[Exercise goal] Transcribe all the lines below exactly. Omit the pictures.

[Opening Raw data section]

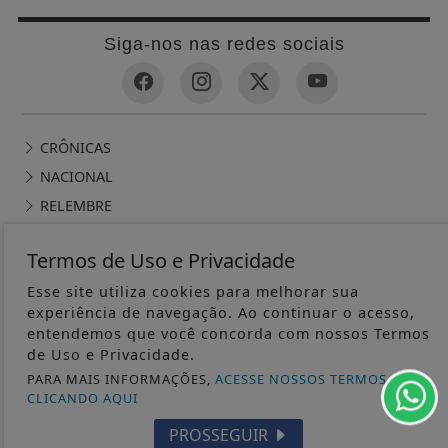
Siga-nos nas redes sociais
CRÔNICAS
NACIONAL
RELEMBRE
POLICIAL
Termos de Uso e Privacidade
GERAL
Esse site utiliza cookies para melhorar sua
POLÍTICA
experiência de navegação. Ao continuar o acesso,
CONTOS DE DOMINGO
entendemos que você concorda com nossos Termos
CIDADES
de Uso e Privacidade.
EDITORIAL
PARA MAIS INFORMAÇÕES,
ACESSE NOSSOS TERMOS
CLICANDO AQUI
INTERNACIONAL
PROSSEGUIR
OPINIÃO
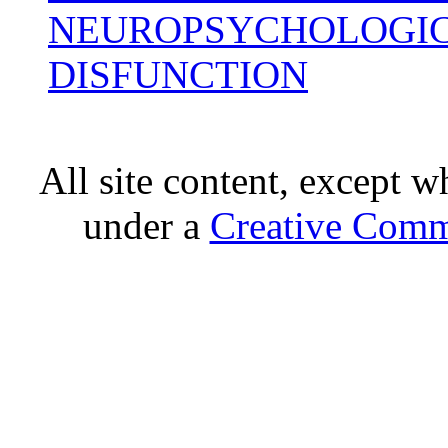
NEUROPSYCHOLOGIC
DISFUNCTION
All site content, except w
under a
Creative Comm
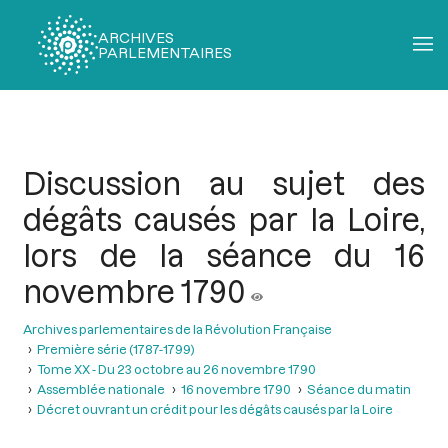
ARCHIVES
PARLEMENTAIRES
Fil
d'Ariane
Discussion au sujet des
dégâts causés par la Loire,
lors de la séance du 16
novembre 1790
Archives parlementaires de la Révolution Française
Première série (1787-1799)
Tome XX - Du 23 octobre au 26 novembre 1790
Assemblée nationale
16 novembre 1790
Séance du matin
Décret ouvrant un crédit pour les dégâts causés par la Loire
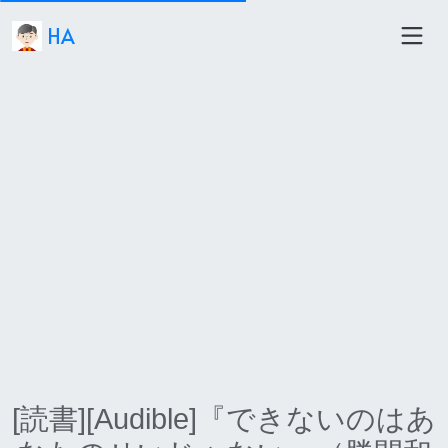
HA
[読書][Audible]『できないのはあ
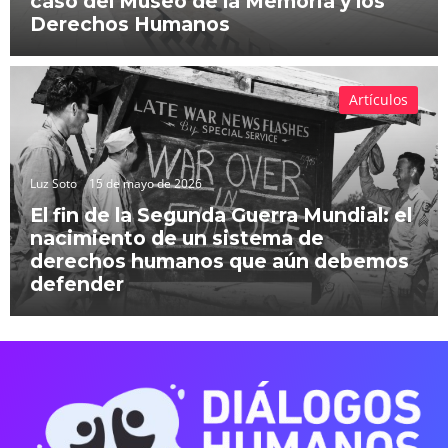
caso del Museo de la Memoria y los
Derechos Humanos
Artículos
Luz Soto
15 de mayo de 2026
El fin de la Segunda Guerra Mundial: el
nacimiento de un sistema de
derechos humanos que aún debemos
defender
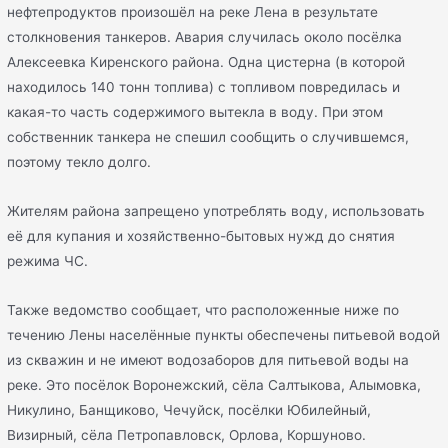
нефтепродуктов произошёл на реке Лена в результате
столкновения танкеров. Авария случилась около посёлка
Алексеевка Киренского района. Одна цистерна (в которой
находилось 140 тонн топлива) с топливом повредилась и
какая-то часть содержимого вытекла в воду. При этом
собственник танкера не спешил сообщить о случившемся,
поэтому текло долго.
Жителям района запрещено употреблять воду, использовать
её для купания и хозяйственно-бытовых нужд до снятия
режима ЧС.
Также ведомство сообщает, что расположенные ниже по
течению Лены населённые пункты обеспечены питьевой водой
из скважин и не имеют водозаборов для питьевой воды на
реке. Это посёлок Воронежский, сёла Салтыкова, Алымовка,
Никулино, Банщиково, Чечуйск, посёлки Юбилейный,
Визирный, сёла Петропавловск, Орлова, Коршуново.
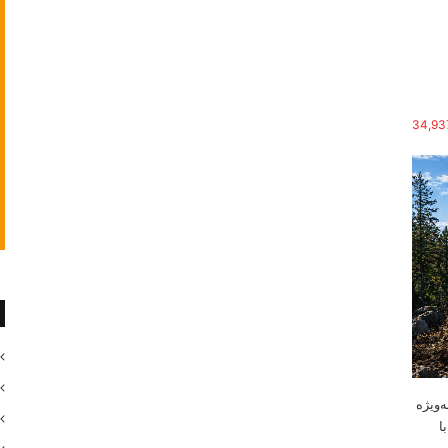
34,93
‌ویژه
ا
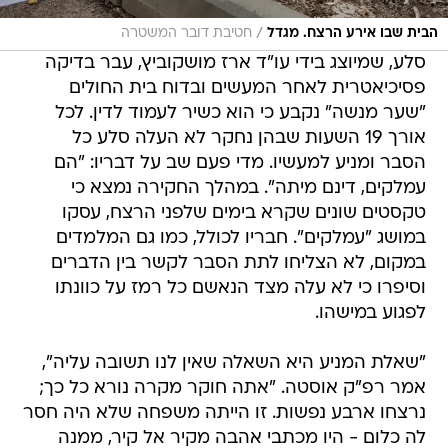
/
הבית שבו אירע הרצח. מגדל
חטיבת דובר המשטרה
סלע, שמיוצג בידי עו"ד ארז מושקוביץ, עבר בדיקה
פסיכיאטרית לאחר המעשים ובדוח בית החולים
"שער מנשה" נקבע כי הוא כשיר לעמוד לדין. לכל
אורך 19 השעות שבהן נחקר לא העלה סלע כל
הסבר ומניע למעשיו. מדי פעם שב על דבריו: "הם
עמלקים, דינם מיתה". במהלך החקירה נמצא כי
טקסטים שונים שקרא בימים שלפני הרצח, עסקו
במושג "עמלקים". חבריו לכולל, כמו גם המלמדים
במקום, לא הצליחו לתת הסבר לקשר בין הדברים
וסיפרו כי לא עלה מצד הנאשם כל רמז על כוונתו
לפגוע במישהו.
"שאלת המניע היא השאלה שאין לנו תשובה עליה",
אמר רפ"ק אוסטה. "אתה חוקר מקרה נורא כל כך;
נרצחו ארבע נפשות. זו הייתה משפחה שלא היה חסר
לה כלום - היו מכתבי אהבה מקיר אל קיר, ממנה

[Closing Raw data section]

[Answer to this exercise]
Siga-nos nas redes sociais
CRÔNICAS
NACIONAL
RELEMBRE
POLICIAL
Termos de Uso e Privacidade
GERAL
Esse site utiliza cookies para melhorar sua
POLÍTICA
experiência de navegação. Ao continuar o acesso,
CONTOS DE DOMINGO
entendemos que você concorda com nossos Termos
CIDADES
de Uso e Privacidade.
EDITORIAL
PARA MAIS INFORMAÇÕES,
ACESSE NOSSOS TERMOS
CLICANDO AQUI
INTERNACIONAL
PROSSEGUIR
OPINIÃO
NEUROPSYCHOLOGIC
DISFUNCTION
All site content, except w
under a
Creative Comm
ARCHIVES
PARLEMENTAIRES
Fil
d'Ariane
Discussion au sujet des
dégâts causés par la Loire,
lors de la séance du 16
novembre 1790
Archives parlementaires de la Révolution Française
Première série (1787-1799)
Tome XX - Du 23 octobre au 26 novembre 1790
Assemblée nationale
16 novembre 1790
Séance du matin
Décret ouvrant un crédit pour les dégâts causés par la Loire
HA
[読書][Audible]『できないのはあ
caso del Museo de la Memoria y los
Derechos Humanos
Artículos
Luz Soto
15 de mayo de 2026
El fin de la Segunda Guerra Mundial: el
nacimiento de un sistema de
derechos humanos que aún debemos
defender
нефтепродуктов произошёл на реке Лена в результате
столкновения танкеров. Авария случилась около посёлка
Алексеевка Киренского района. Одна цистерна (в которой
находилось 140 тонн топлива) с топливом повредилась и
какая-то часть содержимого вытекла в воду. При этом
собственник танкера не спешил сообщить о случившемся,
поэтому текло долго.
Жителям района запрещено употреблять воду, использовать
её для купания и хозяйственно-бытовых нужд до снятия
режима ЧС.
Также ведомство сообщает, что расположенные ниже по
течению Лены населённые пункты обеспечены питьевой водой
из скважин и не имеют водозаборов для питьевой воды на
реке. Это посёлок Воронежский, сёла Салтыкова, Алымовка,
Никулино, Банщиково, Чечуйск, посёлки Юбилейный,
Визирный, сёла Петропавловск, Орлова, Коршуново.
34,93
‌ویژه
ا
/
הבית שבו אירע הרצח. מגדל
חטיבת דובר המשטרה
סלע, שמיוצג בידי עו"ד ארז מושקוביץ, עבר בדיקה
פסיכיאטרית לאחר המעשים ובדוח בית החולים
"שער מנשה" נקבע כי הוא כשיר לעמוד לדין. לכל
אורך 19 השעות שבהן נחקר לא העלה סלע כל
הסבר ומניע למעשיו. מדי פעם שב על דבריו: "הם
עמלקים, דינם מיתה". במהלך החקירה נמצא כי
טקסטים שונים שקרא בימים שלפני הרצח, עסקו
במושג "עמלקים". חבריו לכולל, כמו גם המלמדים
במקום, לא הצליחו לתת הסבר לקשר בין הדברים
וסיפרו כי לא עלה מצד הנאשם כל רמז על כוונתו
לפגוע במישהו.
"שאלת המניע היא השאלה שאין לנו תשובה עליה",
אמר רפ"ק אוסטה. "אתה חוקר מקרה נורא כל כך;
נרצחו ארבע נפשות. זו הייתה משפחה שלא היה חסר
לה כלום - היו מכתבי אהבה מקיר אל קיר, ממנה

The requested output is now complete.